Skip to content

Module Diagrams

This page captures the current alpha3 runtime flow for the highest-churn subsystems referenced in issue #1025.

Parallel Processing

The parallel layer centers on ParallelProcessor, which batches file work onto either thread or process executors, collects completion results, and retries retryable failures.

flowchart LR
    A["File batch"] --> B["ParallelProcessor.process_batch()"]
    B --> C["create_executor()"]
    C --> D["ThreadPoolExecutor or ProcessPoolExecutor"]
    B --> E["_run_batch()"]
    E --> F["_execute_with_timing(path, process_fn)"]
    F --> G["FileResult"]
    G --> H["BatchResult aggregation"]
    H --> I{"Retryable failure?"}
    I -- "yes" --> E
    I -- "no" --> J["Final BatchResult"]

    subgraph "Operational controls"
        K["ParallelConfig"]
        L["Timeout handling"]
        M["Retry count"]
        N["Graceful shutdown"]
    end

    K --> B
    L --> E
    M --> I
    N --> D

Prefetch and task distribution

The executor path is selected from ParallelConfig.executor_type; the implementation records which pool type actually ran, then feeds work items through completion-order result collection. Retryable failures loop back into _run_batch() with only the failed paths.

Pipeline Orchestration

PipelineOrchestrator supports both the composable stage path and the legacy router-plus-processor path. The stage path is the canonical alpha3 flow.

flowchart TD
    A["Discovered file"] --> B["PipelineOrchestrator.process_file()"]
    B --> C{"Custom stages configured?"}
    C -- "yes" --> D["PreprocessorStage"]
    D --> E["AnalyzerStage"]
    E --> F["PostprocessorStage"]
    F --> G["WriterStage"]
    G --> H["ProcessingResult"]

    C -- "no" --> I["FileRouter"]
    I --> J["ProcessorPool"]
    J --> K["Text / Vision / Audio processor"]
    K --> L["Legacy organize helpers"]
    L --> H

    subgraph "Execution controls"
        M["AdaptiveBatchSizer"]
        N["MemoryLimiter"]
        O["BufferPool"]
        P["ResourceMonitor"]
        Q["ThreadPoolExecutor prefetch lane"]
    end

    M --> B
    N --> Q
    O --> D
    P --> O
    Q --> D

Error propagation

flowchart LR
    A["Stage or processor raises"] --> B["PipelineOrchestrator catches error"]
    B --> C["ProcessingResult.success = false"]
    C --> D["PipelineStats.failed += 1"]
    D --> E["Caller receives per-file error payload"]

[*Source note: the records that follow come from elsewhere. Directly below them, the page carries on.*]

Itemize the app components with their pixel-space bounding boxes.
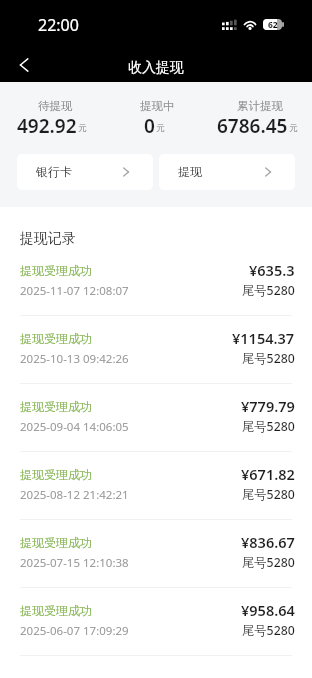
staticText: 尾号5280 xyxy=(242,350,295,367)
staticText: 22:00 xyxy=(38,14,79,36)
staticText: 2025-08-12 21:42:21 xyxy=(20,487,242,503)
staticText: 提现中 xyxy=(140,99,175,113)
button[interactable]: 提现 xyxy=(159,154,295,190)
staticText: 尾号5280 xyxy=(242,282,295,299)
button[interactable]: 提现受理成功 xyxy=(0,384,312,452)
button[interactable]: Back xyxy=(4,45,44,85)
staticText: ¥958.64 xyxy=(241,600,295,620)
staticText: 尾号5280 xyxy=(242,418,295,435)
staticText: 2025-10-13 09:42:26 xyxy=(20,351,242,367)
staticText: ¥779.79 xyxy=(241,396,295,416)
staticText: 提现受理成功 xyxy=(20,331,232,346)
staticText: 2025-06-07 17:09:29 xyxy=(20,623,242,639)
staticText: 2025-09-04 14:06:05 xyxy=(20,419,242,435)
staticText: 尾号5280 xyxy=(242,622,295,639)
staticText: 提现受理成功 xyxy=(20,603,241,618)
staticText: 尾号5280 xyxy=(242,486,295,503)
button[interactable]: 提现受理成功 xyxy=(0,452,312,520)
button[interactable]: 提现受理成功 xyxy=(0,248,312,316)
button[interactable]: 提现受理成功 xyxy=(0,588,312,656)
staticText: 0 xyxy=(144,113,155,139)
staticText: 尾号5280 xyxy=(242,554,295,571)
staticText: 提现受理成功 xyxy=(20,263,249,278)
staticText: 提现记录 xyxy=(20,230,76,248)
staticText: 提现受理成功 xyxy=(20,535,241,550)
button[interactable]: 提现受理成功 xyxy=(0,520,312,588)
staticText: 元 xyxy=(156,123,165,134)
staticText: 提现 xyxy=(178,164,202,179)
button[interactable]: 提现受理成功 xyxy=(0,316,312,384)
staticText: ¥635.3 xyxy=(249,260,295,280)
staticText: 累计提现 xyxy=(237,99,283,113)
button[interactable]: 银行卡 xyxy=(17,154,153,190)
staticText: 银行卡 xyxy=(36,164,72,179)
staticText: 元 xyxy=(289,123,298,134)
staticText: ¥1154.37 xyxy=(232,328,295,348)
staticText: ¥671.82 xyxy=(241,464,295,484)
staticText: 492.92 xyxy=(17,113,77,139)
staticText: ¥836.67 xyxy=(241,532,295,552)
staticText: 提现受理成功 xyxy=(20,399,241,414)
staticText: 2025-07-15 12:10:38 xyxy=(20,555,242,571)
staticText: 6786.45 xyxy=(217,113,288,139)
staticText: 2025-11-07 12:08:07 xyxy=(20,283,242,299)
staticText: 待提现 xyxy=(38,99,73,113)
staticText: 元 xyxy=(78,123,87,134)
staticText: 收入提现 xyxy=(128,59,184,77)
staticText: 62 xyxy=(268,19,278,30)
staticText: 提现受理成功 xyxy=(20,467,241,482)
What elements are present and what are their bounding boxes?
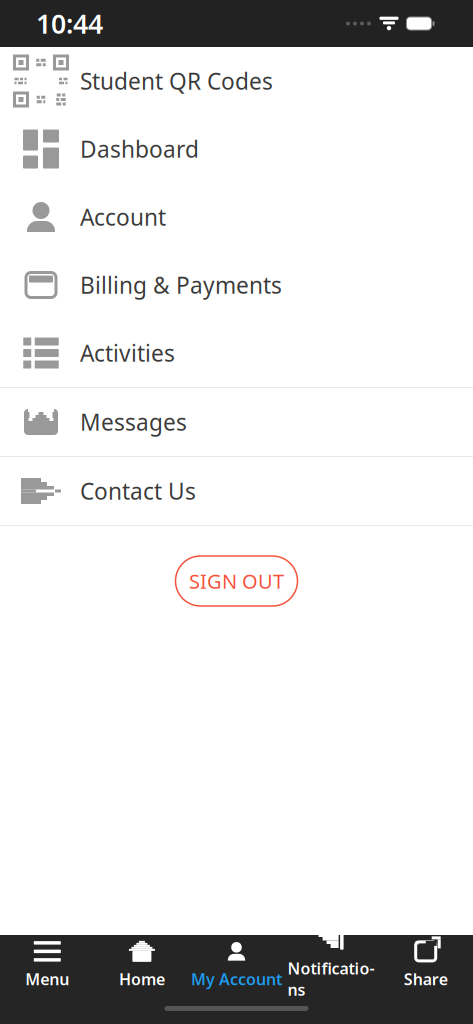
staticText: My Account bbox=[191, 968, 282, 990]
button[interactable]: My Account bbox=[189, 935, 284, 993]
staticText: Activities bbox=[80, 338, 175, 368]
staticText: Notifications bbox=[288, 958, 375, 1000]
staticText: Contact Us bbox=[80, 476, 196, 506]
button[interactable]: Menu bbox=[0, 935, 95, 993]
button[interactable]: SIGN OUT bbox=[176, 556, 298, 606]
button[interactable]: Contact Us bbox=[0, 457, 473, 525]
button[interactable]: Messages bbox=[0, 388, 473, 456]
staticText: Student QR Codes bbox=[80, 66, 273, 96]
staticText: Home bbox=[119, 968, 165, 990]
button[interactable]: Share bbox=[378, 935, 473, 993]
staticText: Billing & Payments bbox=[80, 270, 282, 300]
button[interactable]: Activities bbox=[0, 319, 473, 387]
button[interactable]: Account bbox=[0, 183, 473, 251]
button[interactable]: Student QR Codes bbox=[0, 47, 473, 115]
staticText: Messages bbox=[80, 407, 187, 437]
staticText: Dashboard bbox=[80, 134, 199, 164]
button[interactable]: Billing & Payments bbox=[0, 251, 473, 319]
staticText: Menu bbox=[25, 968, 69, 990]
button[interactable]: Dashboard bbox=[0, 115, 473, 183]
staticText: Account bbox=[80, 202, 166, 232]
staticText: Share bbox=[404, 968, 448, 990]
staticText: SIGN OUT bbox=[189, 568, 284, 594]
staticText: 10:44 bbox=[36, 6, 103, 41]
button[interactable]: Home bbox=[95, 935, 189, 993]
button[interactable]: Notifications bbox=[284, 935, 378, 993]
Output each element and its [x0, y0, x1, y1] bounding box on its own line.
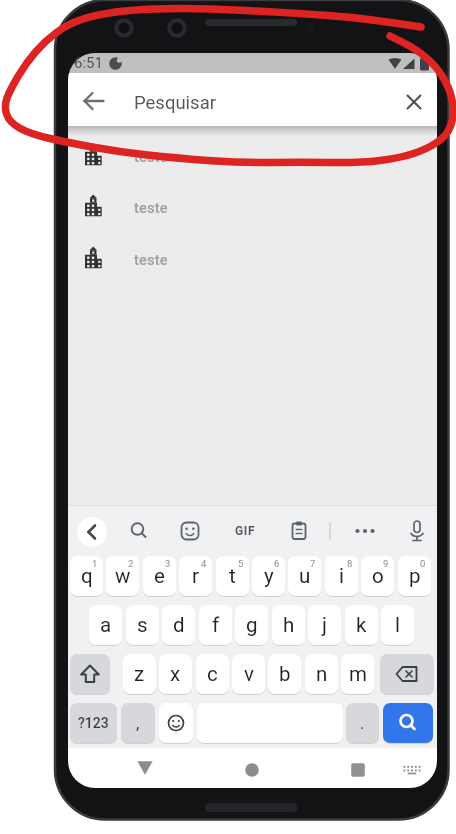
button[interactable]: b	[268, 654, 301, 694]
staticText: 3	[165, 558, 171, 569]
staticText: 6	[274, 558, 280, 569]
button[interactable]	[172, 513, 208, 549]
button[interactable]	[77, 517, 107, 547]
staticText: z	[134, 662, 145, 686]
button[interactable]: u	[288, 556, 321, 596]
staticText: x	[170, 662, 181, 686]
button[interactable]: n	[305, 654, 338, 694]
button[interactable]	[76, 76, 112, 126]
button[interactable]: teste	[68, 131, 437, 183]
button[interactable]: ,	[121, 703, 155, 743]
button[interactable]: k	[345, 605, 378, 645]
staticText: 1	[92, 558, 98, 569]
button[interactable]	[380, 654, 434, 694]
button[interactable]: teste	[68, 182, 437, 234]
button[interactable]: y	[252, 556, 285, 596]
staticText: a	[100, 613, 112, 637]
staticText: f	[212, 613, 220, 637]
staticText: e	[154, 564, 165, 588]
button[interactable]: j	[308, 605, 341, 645]
staticText: m	[349, 662, 367, 686]
button[interactable]	[338, 750, 378, 790]
staticText: teste	[134, 149, 168, 166]
button[interactable]: q	[70, 556, 103, 596]
staticText: 9	[383, 558, 389, 569]
staticText: o	[372, 564, 384, 588]
staticText: t	[229, 564, 236, 588]
staticText: 8	[347, 558, 353, 569]
button[interactable]: h	[272, 605, 305, 645]
staticText: s	[137, 613, 148, 637]
staticText: 6:51	[74, 54, 103, 72]
button[interactable]: m	[341, 654, 374, 694]
staticText: n	[316, 662, 328, 686]
staticText: ?123	[78, 715, 109, 731]
staticText: j	[322, 613, 327, 637]
staticText: l	[395, 613, 400, 637]
button[interactable]: v	[232, 654, 265, 694]
button[interactable]: g	[235, 605, 268, 645]
staticText: g	[246, 613, 258, 637]
staticText: 4	[201, 558, 207, 569]
button[interactable]: l	[381, 605, 414, 645]
button[interactable]: e	[143, 556, 176, 596]
staticText: 7	[310, 558, 316, 569]
button[interactable]: c	[196, 654, 229, 694]
button[interactable]	[397, 85, 431, 119]
button[interactable]: f	[199, 605, 232, 645]
staticText: w	[115, 564, 131, 588]
staticText: GIF	[235, 524, 256, 538]
button[interactable]	[121, 513, 157, 549]
button[interactable]: z	[123, 654, 156, 694]
staticText: q	[81, 564, 93, 588]
button[interactable]: w	[106, 556, 139, 596]
button[interactable]: ?123	[70, 703, 117, 743]
button[interactable]: a	[89, 605, 122, 645]
button[interactable]: teste	[68, 234, 437, 286]
button[interactable]	[392, 750, 432, 790]
staticText: 2	[128, 558, 134, 569]
button[interactable]: x	[159, 654, 192, 694]
button[interactable]	[347, 513, 383, 549]
button[interactable]	[232, 750, 272, 790]
staticText: c	[207, 662, 218, 686]
staticText: 0	[420, 558, 426, 569]
button[interactable]	[399, 513, 435, 549]
button[interactable]: d	[162, 605, 195, 645]
staticText: teste	[134, 200, 168, 217]
button[interactable]: i	[325, 556, 358, 596]
button[interactable]: GIF	[227, 513, 263, 549]
staticText: v	[244, 662, 254, 686]
staticText: r	[192, 564, 199, 588]
staticText: teste	[134, 252, 168, 269]
staticText: h	[283, 613, 295, 637]
staticText: u	[299, 564, 311, 588]
button[interactable]: t	[216, 556, 249, 596]
staticText: d	[173, 613, 185, 637]
button[interactable]	[70, 654, 110, 694]
button[interactable]: o	[361, 556, 394, 596]
button[interactable]	[159, 703, 193, 743]
staticText: ,	[136, 713, 140, 733]
button[interactable]	[383, 703, 433, 743]
button[interactable]: s	[126, 605, 159, 645]
staticText: k	[356, 613, 367, 637]
staticText: 5	[238, 558, 244, 569]
staticText: .	[360, 713, 365, 733]
staticText: i	[339, 564, 344, 588]
button[interactable]: .	[346, 703, 379, 743]
button[interactable]	[281, 513, 317, 549]
button[interactable]	[125, 748, 165, 788]
button[interactable]: p	[398, 556, 431, 596]
staticText: Pesquisar	[134, 92, 217, 114]
staticText: p	[409, 564, 421, 588]
button[interactable]: r	[179, 556, 212, 596]
staticText: b	[279, 662, 291, 686]
staticText: y	[264, 564, 274, 588]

Failures stay attached to the file-level ProcessingResult so batch callers can continue processing other files while still surfacing the exact stage or processor failure.

Intelligence Profile Merge and Conflict Resolution

The intelligence layer combines persisted profiles, preference metadata, and deterministic conflict scoring.

flowchart TD
    A["Requested profile names"] --> B["ProfileMerger.merge_profiles()"]
    B --> C["ProfileManager.get_profile()"]
    C --> D["Loaded Profile objects"]
    D --> E["Merge global preferences"]
    D --> F["Merge directory-specific preferences"]
    D --> G["Merge learned patterns"]
    D --> H["Merge confidence data"]
    E --> I["resolve_conflicts(values, strategy)"]
    F --> I
    G --> I
    H --> J["Merged confidence map"]
    I --> K["ConflictResolver weighting"]
    K --> L["Recency weight"]
    K --> M["Frequency weight"]
    K --> N["Confidence score"]
    L --> O["Deterministic winning value"]
    M --> O
    N --> O
    O --> P["ProfileManager.create/update_profile()"]
    J --> P
    P --> Q["Merged profile snapshot"]

Conflict resolution strategy

ConflictResolver normalizes recency, frequency, and confidence weights, computes a combined score for each candidate preference, and uses the most recent candidate as the deterministic tie-breaker when scores match.